Read Stacey's Book Page 3


  “And you’re going to tape it, right?” I asked.

  “Right.”

  I was too excited to be very hungry, but my father said I had a long and busy morning ahead of me so I’d better “chow down.”

  “Will I be on television the whole time?” I asked.

  “Just when the float gets to Herald Square in front of Macy’s,” my mother explained. “You’ll know when you get there. First you’ll see the big store. And across the street from Macy’s you’ll see lots of lights and cameras. If you stay close to Cinderella you’re bound to be on television because the TV cameras will want to get some good shots of her.”

  “I’m going to smile and wave the whole time, though,” I told them. “For all the people along the parade route.”

  I was learning a lot about the Thanksgiving Day parade. But I had a whole lot more to learn. For instance, if your mother tells you to wear your coat, do it. Even on an unseasonably warm day it can be windy and chilly when you’re outdoors for hours just standing around waiting for the parade to begin. I was glad I had my coat on.

  The float was beautiful. It was designed to look like the fancy coach that takes Cinderella to the ball, and was drawn by four white horses. Cinderella wasn’t there yet. Just me, five other girls who were older than me, and a woman from Macy’s who was responsible for taking care of us. After standing there for the longest time she had us climb up on the float so we’d be ready when they drove it into the parade. My dad said he was going to a diner to drink coffee and read the paper until the parade started. He hadn’t worn a coat.

  When he called good-bye to me he said, “Have fun, Stacey! See you after the parade. Remember, when you come down from the float stay with your group leader. I don’t want you to get lost.”

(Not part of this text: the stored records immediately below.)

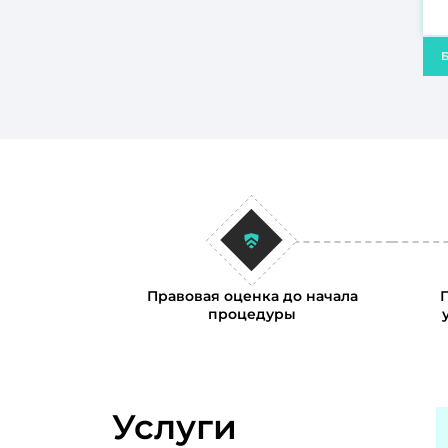
Б
Правовая оценка до начала
процедуры
Услуги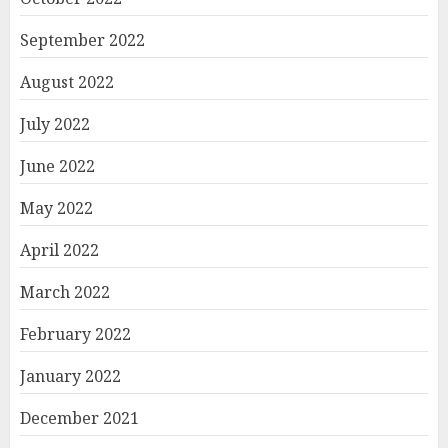
September 2022
August 2022
July 2022
June 2022
May 2022
April 2022
March 2022
February 2022
January 2022
December 2021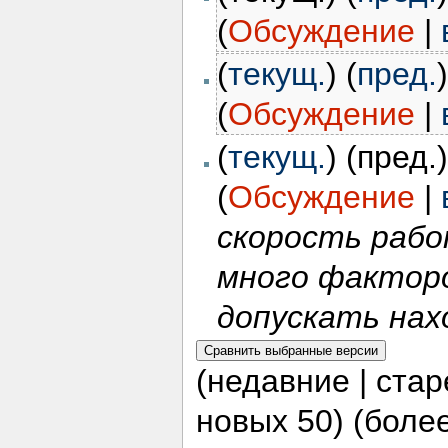
(
Обсуждение
|
(
текущ.
) (
пред.
(
Обсуждение
|
(
текущ.
) (пред.
(
Обсуждение
|
скорость раб
много факторо
допускать нахо
(недавние | ста
новых 50) (более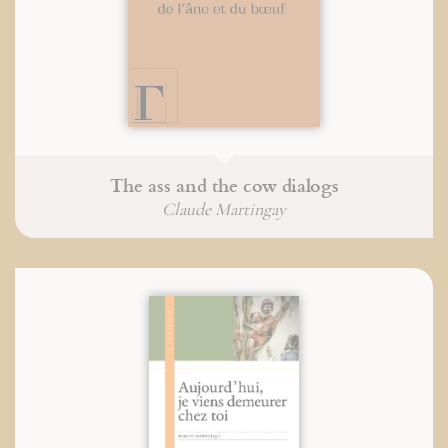
The ass and the cow dialogs
Claude Martingay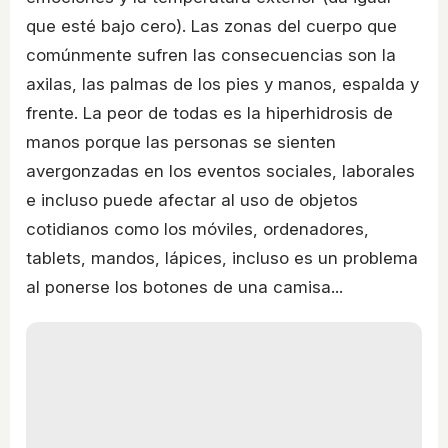
que esté bajo cero). Las zonas del cuerpo que
comúnmente sufren las consecuencias son la
axilas, las palmas de los pies y manos, espalda y
frente. La peor de todas es la hiperhidrosis de
manos porque las personas se sienten
avergonzadas en los eventos sociales, laborales
e incluso puede afectar al uso de objetos
cotidianos como los móviles, ordenadores,
tablets, mandos, lápices, incluso es un problema
al ponerse los botones de una camisa...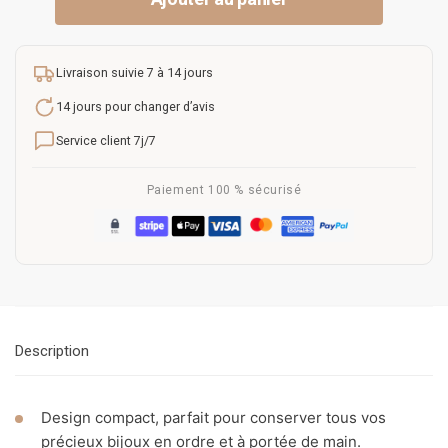
Livraison suivie 7 à 14 jours
14 jours pour changer d’avis
Service client 7j/7
Paiement 100 % sécurisé
Description
Design compact, parfait pour conserver tous vos
précieux bijoux en ordre et à portée de main.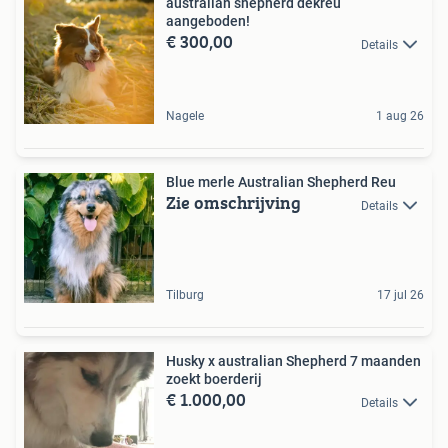
australian shepherd dekreu
aangeboden!
€ 300,00
Details
Nagele
1 aug 26
Blue merle Australian Shepherd Reu
Zie omschrijving
Details
Tilburg
17 jul 26
Husky x australian Shepherd 7 maanden
zoekt boerderij
€ 1.000,00
Details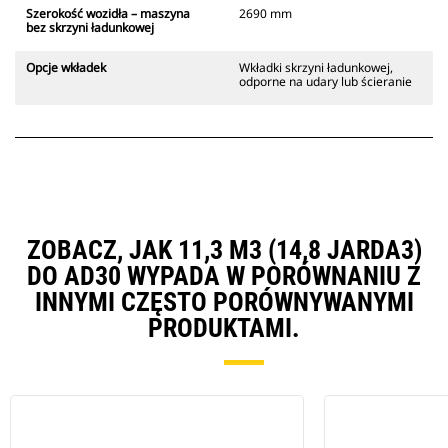
Szerokość wozidła – maszyna
2690 mm
bez skrzyni ładunkowej
Opcje wkładek
Wkładki skrzyni ładunkowej,
odporne na udary lub ścieranie
ZOBACZ, JAK 11,3 M3 (14,8 JARDA3)
DO AD30 WYPADA W PORÓWNANIU Z
INNYMI CZĘSTO PORÓWNYWANYMI
PRODUKTAMI.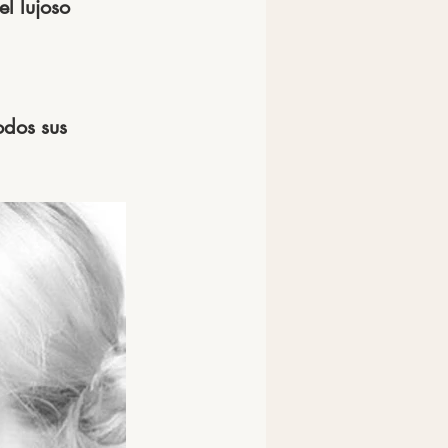
l lujoso 
odos sus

  Yikes. I could already see how crowded the area was getting. There were dozens of bands that were gathering and warming up their instruments in Central Park. All of the floats were lining up on Central Park West and hordes of clowns were milling around everywhere. From where I sat on the float I had a bird’s-eye view of the big balloons on the street next to the Museum of Natural History. They keep them from blowing away by throwing huge nets over them that were held down by weights. If you were in a helicopter looking down on Central Park West around the Museum of Natural History just before the parade started you’d think it was a big, complicated board game. I felt really small and really alone. At that moment I wished with all my heart that Laine was on the float with me.

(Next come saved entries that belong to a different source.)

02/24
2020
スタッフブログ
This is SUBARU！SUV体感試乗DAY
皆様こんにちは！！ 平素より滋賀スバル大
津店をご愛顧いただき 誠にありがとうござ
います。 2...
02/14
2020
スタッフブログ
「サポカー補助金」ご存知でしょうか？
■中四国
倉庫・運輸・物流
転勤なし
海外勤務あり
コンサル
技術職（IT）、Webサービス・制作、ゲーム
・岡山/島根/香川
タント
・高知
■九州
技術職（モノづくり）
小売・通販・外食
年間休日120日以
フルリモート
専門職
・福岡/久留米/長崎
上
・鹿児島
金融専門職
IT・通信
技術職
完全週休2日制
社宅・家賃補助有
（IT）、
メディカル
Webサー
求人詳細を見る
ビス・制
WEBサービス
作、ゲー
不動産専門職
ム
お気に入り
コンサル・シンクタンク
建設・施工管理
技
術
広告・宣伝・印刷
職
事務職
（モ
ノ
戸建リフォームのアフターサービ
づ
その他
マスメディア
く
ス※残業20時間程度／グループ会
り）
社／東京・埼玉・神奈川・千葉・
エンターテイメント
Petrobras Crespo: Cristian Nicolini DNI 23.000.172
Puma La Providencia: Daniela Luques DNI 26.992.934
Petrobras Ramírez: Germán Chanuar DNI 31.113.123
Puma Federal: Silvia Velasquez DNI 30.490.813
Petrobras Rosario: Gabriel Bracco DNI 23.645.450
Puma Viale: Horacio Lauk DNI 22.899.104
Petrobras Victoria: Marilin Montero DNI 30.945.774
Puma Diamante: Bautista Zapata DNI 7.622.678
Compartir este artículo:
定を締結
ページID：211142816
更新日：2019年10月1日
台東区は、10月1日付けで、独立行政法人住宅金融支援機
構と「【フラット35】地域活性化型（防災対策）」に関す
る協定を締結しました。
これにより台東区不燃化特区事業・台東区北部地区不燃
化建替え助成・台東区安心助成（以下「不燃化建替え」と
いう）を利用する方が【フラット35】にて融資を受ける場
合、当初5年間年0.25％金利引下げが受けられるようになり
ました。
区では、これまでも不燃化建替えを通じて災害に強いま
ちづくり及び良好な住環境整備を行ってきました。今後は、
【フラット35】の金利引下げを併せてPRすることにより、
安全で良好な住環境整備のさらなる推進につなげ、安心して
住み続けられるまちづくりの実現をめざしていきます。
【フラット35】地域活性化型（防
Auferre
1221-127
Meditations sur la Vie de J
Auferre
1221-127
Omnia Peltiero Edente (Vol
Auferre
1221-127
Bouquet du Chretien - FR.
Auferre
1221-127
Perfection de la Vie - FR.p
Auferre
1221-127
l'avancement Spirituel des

  Fortunately, in the following moment the woman from Macy’s gave me a cup of hot chocolate and a big smile. “How are you doing?” she asked.

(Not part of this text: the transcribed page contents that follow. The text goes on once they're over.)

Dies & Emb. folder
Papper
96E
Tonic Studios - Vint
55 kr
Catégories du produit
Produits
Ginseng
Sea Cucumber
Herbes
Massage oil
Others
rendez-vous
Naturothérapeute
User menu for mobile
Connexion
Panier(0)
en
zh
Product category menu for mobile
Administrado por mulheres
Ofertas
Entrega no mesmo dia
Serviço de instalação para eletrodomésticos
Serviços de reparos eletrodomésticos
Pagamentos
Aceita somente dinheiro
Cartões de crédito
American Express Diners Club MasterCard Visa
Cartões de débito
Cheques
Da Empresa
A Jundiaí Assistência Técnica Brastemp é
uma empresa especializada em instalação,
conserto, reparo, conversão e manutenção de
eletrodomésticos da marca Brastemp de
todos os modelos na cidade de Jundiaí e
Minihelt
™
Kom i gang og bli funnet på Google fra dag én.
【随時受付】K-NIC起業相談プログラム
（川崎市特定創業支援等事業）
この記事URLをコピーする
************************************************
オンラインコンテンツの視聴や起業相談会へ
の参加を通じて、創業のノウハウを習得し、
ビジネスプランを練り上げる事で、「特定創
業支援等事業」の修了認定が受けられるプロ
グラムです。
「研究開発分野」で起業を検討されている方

  “Okay.” Then before she could leave I asked, “Where’s Cinderella?”

  “She’ll be here,” she said. “The stars usually arrive at the last minute. That way I get to be nervous. But don’t you be.”

  I was nervous, though. I just couldn’t wait for the parade to begin. Everyone was getting jittery with excitement. I went over in my head what I would say to Cinderella. I’d tell her my name and ask her how she liked being a star.

  At a little before nine o’clock a man with a bullhorn started a ten-second countdown. Cinderella still wasn’t there. What if she didn’t come? “Three, two, one.” The first band stepped off and the parade began. The Spiderman balloon turned the corner onto Central Park West and everyone cheered. Everyone but me. Where was Cinderella?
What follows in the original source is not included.